Dites bonjour à ... LA TAXE INONDATION : un nouvel impôt, officiel depuis le 1er Janvier !


La taxe inondation, un nouvel impôt local, est entrée en vigueur depuis le 1er janvier dernier, rappelle "Le Parisien". Elle doit permettre aux communes de financer les travaux liés aux risques de crue.

"Il n'y aura pas de nouvel impôt en France pendant le quinquennat, je m'y engage", a déclaré Bruno Le Maire au micro de RMC/BFM TV vendredi 12 janvier.
Le ministre de l'Économie a tout de même oublié de rappeler l'entrée en vigueur au 1er janvier 2018 d'un nouvel impôt local, la taxe inondation.
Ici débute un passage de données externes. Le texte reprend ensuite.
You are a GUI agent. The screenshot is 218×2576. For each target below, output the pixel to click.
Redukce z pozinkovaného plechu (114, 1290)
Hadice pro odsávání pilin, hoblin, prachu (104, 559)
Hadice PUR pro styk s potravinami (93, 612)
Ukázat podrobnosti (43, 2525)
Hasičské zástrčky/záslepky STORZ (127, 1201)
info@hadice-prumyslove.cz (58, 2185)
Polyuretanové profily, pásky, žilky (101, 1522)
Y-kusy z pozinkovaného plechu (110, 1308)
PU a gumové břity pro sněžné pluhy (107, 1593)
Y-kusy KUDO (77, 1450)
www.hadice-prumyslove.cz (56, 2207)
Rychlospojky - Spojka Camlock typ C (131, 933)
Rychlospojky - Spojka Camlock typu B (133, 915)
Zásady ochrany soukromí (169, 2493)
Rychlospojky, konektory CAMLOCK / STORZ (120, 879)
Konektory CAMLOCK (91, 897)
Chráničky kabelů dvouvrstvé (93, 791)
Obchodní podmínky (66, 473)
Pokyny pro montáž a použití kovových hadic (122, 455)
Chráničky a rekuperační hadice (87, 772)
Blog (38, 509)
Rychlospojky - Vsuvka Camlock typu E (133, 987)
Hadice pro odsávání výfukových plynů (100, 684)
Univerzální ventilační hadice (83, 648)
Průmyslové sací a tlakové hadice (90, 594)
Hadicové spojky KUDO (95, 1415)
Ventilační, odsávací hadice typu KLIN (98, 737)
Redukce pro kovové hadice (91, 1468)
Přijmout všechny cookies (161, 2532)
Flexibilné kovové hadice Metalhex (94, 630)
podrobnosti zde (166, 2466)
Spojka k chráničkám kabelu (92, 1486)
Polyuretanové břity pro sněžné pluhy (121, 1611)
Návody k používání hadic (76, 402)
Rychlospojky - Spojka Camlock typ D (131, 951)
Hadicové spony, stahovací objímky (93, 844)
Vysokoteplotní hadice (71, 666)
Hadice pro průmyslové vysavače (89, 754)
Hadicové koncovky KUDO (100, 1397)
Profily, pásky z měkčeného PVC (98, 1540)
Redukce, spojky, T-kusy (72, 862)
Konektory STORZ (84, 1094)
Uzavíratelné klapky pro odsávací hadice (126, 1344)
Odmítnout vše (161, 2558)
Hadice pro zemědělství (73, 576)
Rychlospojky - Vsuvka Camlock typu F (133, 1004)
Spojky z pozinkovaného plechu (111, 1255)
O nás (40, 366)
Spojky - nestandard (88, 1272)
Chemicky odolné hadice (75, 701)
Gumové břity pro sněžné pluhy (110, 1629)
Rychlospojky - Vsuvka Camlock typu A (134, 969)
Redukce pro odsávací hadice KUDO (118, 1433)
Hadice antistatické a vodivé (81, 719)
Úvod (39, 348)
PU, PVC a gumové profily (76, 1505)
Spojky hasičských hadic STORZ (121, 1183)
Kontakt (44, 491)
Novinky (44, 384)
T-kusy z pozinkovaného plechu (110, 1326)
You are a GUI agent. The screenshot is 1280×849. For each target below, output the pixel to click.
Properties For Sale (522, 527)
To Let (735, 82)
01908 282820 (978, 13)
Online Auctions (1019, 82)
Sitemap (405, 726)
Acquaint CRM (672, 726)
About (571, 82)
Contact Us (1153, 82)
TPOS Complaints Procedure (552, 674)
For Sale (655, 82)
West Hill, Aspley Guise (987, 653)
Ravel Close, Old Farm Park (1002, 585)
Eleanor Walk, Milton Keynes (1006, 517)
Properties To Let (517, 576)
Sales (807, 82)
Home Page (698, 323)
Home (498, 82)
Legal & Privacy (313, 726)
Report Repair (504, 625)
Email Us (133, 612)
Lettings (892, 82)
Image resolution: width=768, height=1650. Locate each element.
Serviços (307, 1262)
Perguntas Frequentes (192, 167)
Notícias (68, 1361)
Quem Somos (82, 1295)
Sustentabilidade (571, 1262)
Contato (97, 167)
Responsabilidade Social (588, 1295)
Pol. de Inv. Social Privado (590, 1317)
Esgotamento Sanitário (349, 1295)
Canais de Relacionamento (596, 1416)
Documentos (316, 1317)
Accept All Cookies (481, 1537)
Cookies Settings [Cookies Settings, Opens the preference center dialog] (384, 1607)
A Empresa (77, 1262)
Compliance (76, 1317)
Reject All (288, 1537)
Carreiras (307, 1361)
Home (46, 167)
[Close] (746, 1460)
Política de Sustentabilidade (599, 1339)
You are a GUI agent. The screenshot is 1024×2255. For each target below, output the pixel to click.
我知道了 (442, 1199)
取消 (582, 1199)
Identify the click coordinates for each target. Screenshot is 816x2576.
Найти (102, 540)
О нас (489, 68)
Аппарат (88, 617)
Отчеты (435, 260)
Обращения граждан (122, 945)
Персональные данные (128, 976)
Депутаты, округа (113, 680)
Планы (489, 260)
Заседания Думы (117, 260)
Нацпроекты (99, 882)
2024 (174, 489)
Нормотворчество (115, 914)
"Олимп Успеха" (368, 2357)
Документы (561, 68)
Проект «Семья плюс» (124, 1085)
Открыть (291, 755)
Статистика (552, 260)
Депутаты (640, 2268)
Baptisée Gemapi (Gestion des milieux aquatiques et prévention des inondations), elle doit permettre aux communes de financer les travaux permettant d'éviter les risques d'inondation, comme l'entretien des digues et des cours d'eau.

D'où vient cette taxe ?
Cette nouvelle taxe est issue de la loi Maptam (Modernisation de l’action publique territoriale et d’affirmation des métropoles) du 28 janvier 2014, votée sous le quinquennat de François Hollande.
Avec cette loi, la prévention des crues et des inondations, autrefois réservée à l'État, est déléguée aux intercommunalités depuis le 1er janvier 2018.

L'État a donc transféré ses dépenses et cette compétence aux 1 266 établissements publics de coopération intercommunale (EPCI).
Pour mettre en place ce nouveau prélèvement, une intercommunalité doit justifier et budgéter des travaux liés aux risques d'inondations.
Selon Le Parisien, 200 EPCI ont déjà voté la mise en place de la taxe inondation et les autres devraient le faire dans le courant de l'année.

Combien ça va coûter ?
Le montant variera en fonction du lieu où vous résidez, chaque intercommunalité décidant de son tarif.
Toutefois, l'État a instauré un plafond de 40 euros par an et par personne.
À Forbach (Moselle) par exemple, la taxe inondation s'élèvera à 4,90 euros par habitant.
À La Grande-Motte (Hérault), elle sera de 5,90 euros.
D'autres contribuables seront en revanche moins chanceux, comme dans la région de Dunkerque, où les habitants devront payer "entre 14 euros et 17 euros" selon la commune.
À noter : la taxe Gemapi sera ajoutée à votre taxe d'habitation ou votre taxe foncière.

Un impôt injuste ?
Chaque habitant d'une même intercommunalité devra payer le même montant, sans distinction de salaire.
Ce qui n'est pas sans faire réagir André Flajolet (Les Républicains), vice-président de l'Association des maires de France et représentant des intercommunalités auprès du gouvernement : "Ce nouvel impôt n'est ni social, ni juste, ni efficace !", estime-t-il dans les colonnes du Parisien.

Selon lui, cette nouvelle taxe pourrait même engendrer des dérives.

"Alors qu'il faut justifier de travaux précis liés au risque d'inondations pour voter la taxe, certaines intercommunalités ne s'embarrassent pas. Elles l'ont mise en place pour financer je ne sais quel projet", s'inquiète-t-il.

Alors même que le gouvernement a promis une hausse du pouvoir d'achat des Français grâce à ses réformes fiscales, la taxe inondation pourrait être très mal accueillie par les contribuables.